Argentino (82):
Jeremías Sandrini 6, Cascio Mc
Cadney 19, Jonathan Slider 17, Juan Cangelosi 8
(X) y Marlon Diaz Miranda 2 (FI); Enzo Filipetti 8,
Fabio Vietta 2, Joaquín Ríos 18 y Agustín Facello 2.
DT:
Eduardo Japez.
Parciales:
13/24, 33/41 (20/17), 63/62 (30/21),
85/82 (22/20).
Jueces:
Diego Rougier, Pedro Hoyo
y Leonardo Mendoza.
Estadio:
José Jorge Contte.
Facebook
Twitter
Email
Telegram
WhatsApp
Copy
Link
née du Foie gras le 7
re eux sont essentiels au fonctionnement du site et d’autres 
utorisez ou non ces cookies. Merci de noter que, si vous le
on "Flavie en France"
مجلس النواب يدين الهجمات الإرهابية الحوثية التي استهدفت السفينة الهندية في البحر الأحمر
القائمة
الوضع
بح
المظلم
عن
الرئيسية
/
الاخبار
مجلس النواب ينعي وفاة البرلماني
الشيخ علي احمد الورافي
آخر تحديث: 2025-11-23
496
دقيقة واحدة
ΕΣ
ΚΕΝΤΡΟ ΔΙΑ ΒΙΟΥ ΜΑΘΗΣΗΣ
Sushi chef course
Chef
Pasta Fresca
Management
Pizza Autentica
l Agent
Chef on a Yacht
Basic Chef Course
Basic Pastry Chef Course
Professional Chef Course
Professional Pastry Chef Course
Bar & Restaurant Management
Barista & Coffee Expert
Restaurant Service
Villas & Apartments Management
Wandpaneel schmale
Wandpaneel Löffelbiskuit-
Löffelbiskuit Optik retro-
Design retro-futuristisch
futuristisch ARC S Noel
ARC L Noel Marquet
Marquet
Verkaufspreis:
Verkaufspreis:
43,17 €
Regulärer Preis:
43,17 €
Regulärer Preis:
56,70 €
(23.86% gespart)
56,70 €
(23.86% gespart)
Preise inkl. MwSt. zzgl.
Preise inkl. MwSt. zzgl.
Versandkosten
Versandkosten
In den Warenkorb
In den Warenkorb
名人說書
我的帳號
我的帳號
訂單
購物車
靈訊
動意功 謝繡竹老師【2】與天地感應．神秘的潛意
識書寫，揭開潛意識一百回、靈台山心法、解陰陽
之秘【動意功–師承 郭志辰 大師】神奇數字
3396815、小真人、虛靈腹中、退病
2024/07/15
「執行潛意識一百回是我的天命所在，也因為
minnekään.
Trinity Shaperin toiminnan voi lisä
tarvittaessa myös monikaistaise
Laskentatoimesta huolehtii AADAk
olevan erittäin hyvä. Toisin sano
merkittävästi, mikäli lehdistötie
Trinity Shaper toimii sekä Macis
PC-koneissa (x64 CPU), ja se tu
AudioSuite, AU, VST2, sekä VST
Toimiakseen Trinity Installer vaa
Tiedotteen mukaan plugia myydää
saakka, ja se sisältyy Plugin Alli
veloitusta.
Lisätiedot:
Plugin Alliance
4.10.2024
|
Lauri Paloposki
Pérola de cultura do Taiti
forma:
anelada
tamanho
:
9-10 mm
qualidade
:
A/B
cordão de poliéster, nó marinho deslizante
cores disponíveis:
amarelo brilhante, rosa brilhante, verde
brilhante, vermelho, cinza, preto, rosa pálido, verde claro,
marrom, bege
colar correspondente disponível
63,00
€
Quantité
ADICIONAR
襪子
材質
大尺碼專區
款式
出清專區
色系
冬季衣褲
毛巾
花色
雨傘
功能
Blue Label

======

| AIM OF THE TASK |
Set apart and copy each line of the records that holds the word "Pastry".

| ANSWER TO THIS EXERCISE |
Basic Pastry Chef Course
Professional Pastry Chef Course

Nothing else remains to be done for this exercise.